Similarly to Greek philosopher Heraclitus, for Italo Calvino, Lightness is the flexible; the weightless; the mobile; the connective; vectors as distinct from structures. Italo Calvino explored Lightness in the first of his Six Memos for the Next Millennium. He saw Lightness as an important aspect of post-modern society and existence that should be celebrated; he, like Heraclitus, never viewed Lightness as negative, indeed he never ascribed any evaluative content to it.

Calvino keenly explores the borderline between lightness and the superficial; he posits that a contemplative lightness may make light-heartnedness seem heavy and dim; the pursuit of lightness as a reaction to the dutifulness of life.

Calvino emphasises that he does not intend to exclude or to define as inferior the opposite, as for example light/heavy, quick/slow; instant deduction is not necessarily better than well-considered thought, the case may be even contrary. It simply communicates something which is only emblematic of lightness. The balance or tension between the two 'poles' is an important aspect.

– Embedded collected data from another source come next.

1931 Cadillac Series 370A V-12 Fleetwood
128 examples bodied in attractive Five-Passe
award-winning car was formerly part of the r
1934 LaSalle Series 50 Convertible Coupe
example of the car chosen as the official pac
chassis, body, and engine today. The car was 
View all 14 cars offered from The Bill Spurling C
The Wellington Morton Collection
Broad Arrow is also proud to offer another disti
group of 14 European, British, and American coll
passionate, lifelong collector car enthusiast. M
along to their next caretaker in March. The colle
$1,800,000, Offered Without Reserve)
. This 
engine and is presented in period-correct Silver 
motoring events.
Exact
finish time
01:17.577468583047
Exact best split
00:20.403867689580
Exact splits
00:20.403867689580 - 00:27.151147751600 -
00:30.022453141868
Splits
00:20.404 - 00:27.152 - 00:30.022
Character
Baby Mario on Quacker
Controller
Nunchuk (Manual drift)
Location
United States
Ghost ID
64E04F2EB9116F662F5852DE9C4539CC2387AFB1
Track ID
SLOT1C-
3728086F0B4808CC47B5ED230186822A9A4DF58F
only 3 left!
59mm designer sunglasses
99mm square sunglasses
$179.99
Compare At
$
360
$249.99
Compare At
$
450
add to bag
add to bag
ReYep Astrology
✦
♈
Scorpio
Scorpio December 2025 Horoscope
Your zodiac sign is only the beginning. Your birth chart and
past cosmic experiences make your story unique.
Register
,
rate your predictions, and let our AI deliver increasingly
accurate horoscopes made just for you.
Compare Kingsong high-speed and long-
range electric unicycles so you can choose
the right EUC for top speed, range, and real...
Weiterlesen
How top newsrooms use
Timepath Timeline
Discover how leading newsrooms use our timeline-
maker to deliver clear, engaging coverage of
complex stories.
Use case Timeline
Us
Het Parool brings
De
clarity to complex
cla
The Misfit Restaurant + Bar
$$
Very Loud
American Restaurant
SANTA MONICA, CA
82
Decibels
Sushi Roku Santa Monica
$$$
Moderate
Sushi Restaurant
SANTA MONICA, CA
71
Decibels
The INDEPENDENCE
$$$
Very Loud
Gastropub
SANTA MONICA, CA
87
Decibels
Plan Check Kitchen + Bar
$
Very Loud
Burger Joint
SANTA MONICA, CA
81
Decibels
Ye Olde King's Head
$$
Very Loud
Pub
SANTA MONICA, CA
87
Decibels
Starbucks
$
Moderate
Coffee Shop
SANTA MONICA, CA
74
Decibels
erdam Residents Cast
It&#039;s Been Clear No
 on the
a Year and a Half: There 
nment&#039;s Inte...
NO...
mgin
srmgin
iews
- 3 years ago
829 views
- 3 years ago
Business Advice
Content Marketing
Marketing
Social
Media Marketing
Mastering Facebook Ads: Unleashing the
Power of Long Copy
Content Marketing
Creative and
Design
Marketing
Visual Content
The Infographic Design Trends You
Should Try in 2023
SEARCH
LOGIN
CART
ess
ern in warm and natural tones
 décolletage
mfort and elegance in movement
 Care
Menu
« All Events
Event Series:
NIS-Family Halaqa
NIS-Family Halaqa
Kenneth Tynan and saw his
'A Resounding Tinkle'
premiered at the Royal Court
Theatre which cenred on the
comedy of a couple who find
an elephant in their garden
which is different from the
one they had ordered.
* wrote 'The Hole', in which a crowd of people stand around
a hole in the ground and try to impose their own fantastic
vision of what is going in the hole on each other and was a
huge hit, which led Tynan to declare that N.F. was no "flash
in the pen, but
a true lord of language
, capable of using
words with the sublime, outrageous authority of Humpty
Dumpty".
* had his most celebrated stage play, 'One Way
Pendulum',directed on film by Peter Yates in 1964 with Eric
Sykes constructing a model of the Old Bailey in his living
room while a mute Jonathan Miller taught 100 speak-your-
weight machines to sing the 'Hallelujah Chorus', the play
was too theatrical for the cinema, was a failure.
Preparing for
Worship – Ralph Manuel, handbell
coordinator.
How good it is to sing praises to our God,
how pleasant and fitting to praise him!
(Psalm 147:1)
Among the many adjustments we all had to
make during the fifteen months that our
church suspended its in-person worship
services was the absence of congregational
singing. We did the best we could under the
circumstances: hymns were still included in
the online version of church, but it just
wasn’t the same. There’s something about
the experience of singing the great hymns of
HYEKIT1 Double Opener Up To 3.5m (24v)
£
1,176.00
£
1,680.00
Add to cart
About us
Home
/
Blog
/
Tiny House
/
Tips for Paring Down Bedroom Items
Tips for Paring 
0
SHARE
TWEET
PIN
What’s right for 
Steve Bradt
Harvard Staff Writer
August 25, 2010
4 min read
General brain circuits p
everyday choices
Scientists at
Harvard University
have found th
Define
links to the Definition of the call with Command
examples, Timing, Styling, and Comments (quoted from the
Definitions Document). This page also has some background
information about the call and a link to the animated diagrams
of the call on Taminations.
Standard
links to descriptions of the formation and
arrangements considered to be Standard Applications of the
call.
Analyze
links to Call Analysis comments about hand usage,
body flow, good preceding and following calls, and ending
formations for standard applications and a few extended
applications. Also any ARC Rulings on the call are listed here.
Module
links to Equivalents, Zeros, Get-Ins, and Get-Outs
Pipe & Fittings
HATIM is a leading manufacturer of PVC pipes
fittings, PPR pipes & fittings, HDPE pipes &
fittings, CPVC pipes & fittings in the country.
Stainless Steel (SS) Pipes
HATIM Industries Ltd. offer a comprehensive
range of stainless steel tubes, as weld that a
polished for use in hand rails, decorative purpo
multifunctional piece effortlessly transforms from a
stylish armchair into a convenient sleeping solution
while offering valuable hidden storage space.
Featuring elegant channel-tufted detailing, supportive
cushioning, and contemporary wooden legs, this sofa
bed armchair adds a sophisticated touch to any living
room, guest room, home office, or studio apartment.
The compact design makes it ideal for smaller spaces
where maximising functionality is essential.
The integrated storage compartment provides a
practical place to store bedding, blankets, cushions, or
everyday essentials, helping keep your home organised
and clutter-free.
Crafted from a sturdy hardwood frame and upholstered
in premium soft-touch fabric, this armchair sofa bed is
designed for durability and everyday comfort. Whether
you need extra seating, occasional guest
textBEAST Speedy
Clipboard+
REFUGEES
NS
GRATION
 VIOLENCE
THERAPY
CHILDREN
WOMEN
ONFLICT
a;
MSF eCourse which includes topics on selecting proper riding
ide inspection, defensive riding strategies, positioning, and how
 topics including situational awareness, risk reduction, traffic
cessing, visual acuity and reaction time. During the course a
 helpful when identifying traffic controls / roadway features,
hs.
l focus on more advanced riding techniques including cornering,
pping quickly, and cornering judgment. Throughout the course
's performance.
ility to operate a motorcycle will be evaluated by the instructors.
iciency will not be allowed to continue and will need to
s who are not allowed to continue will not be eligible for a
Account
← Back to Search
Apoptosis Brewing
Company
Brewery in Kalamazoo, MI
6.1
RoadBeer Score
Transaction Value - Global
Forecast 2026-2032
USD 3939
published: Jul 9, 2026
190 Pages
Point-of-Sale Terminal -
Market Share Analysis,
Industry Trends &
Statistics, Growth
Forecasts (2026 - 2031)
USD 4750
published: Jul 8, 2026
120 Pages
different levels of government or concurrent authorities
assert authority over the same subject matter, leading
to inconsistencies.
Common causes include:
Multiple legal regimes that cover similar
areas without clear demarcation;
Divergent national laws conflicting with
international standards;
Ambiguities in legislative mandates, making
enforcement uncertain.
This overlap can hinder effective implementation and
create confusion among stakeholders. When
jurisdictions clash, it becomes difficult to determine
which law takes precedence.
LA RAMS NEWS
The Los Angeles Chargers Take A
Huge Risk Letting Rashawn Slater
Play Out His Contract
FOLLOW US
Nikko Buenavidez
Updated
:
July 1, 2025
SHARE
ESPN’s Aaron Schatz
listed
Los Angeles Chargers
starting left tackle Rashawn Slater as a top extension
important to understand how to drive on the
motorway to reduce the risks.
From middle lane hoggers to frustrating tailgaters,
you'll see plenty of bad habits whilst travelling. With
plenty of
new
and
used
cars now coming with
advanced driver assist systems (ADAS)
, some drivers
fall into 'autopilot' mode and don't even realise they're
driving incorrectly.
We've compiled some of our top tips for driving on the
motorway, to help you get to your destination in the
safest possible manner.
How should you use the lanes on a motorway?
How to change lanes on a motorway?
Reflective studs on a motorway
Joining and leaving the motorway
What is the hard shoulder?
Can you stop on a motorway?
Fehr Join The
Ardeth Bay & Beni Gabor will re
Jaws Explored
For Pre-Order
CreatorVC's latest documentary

In Six Memos he says that "It is true that software cannot exercise its powers of lightness except through the weight of hardware. But it is the software that gives the orders, acting on the outside world and on machines that exist only as functions of software and evolve so that they can work out ever more complex programs. The second industrial revolution, unlike the first, does not present us with such crushing images as rolling mills and molten steel, but with 'bits' in a flow of information traveling along circuits in the form of electronic impulses. The iron machines still exist, but they obey the orders of weightless bits."

==Eastern philosophy==

The Yoga Sutras of Patanjali also deal with Lightness. Book 3 describes Lightness or Laghima as being one of the eight siddhis, or eight perfections: the capacity to offset the force of one's facticity. This is defined in relation to Pullness or Garima, which concerns worldly weight and mass.

Zen Buddhism teaches that one ought to become as light as being itself. Zen teaches one not only to find the lightness of being “bearable,” but to rejoice in this lightness. This stands as an interesting opposition to Kundera's evaluation of Lightness.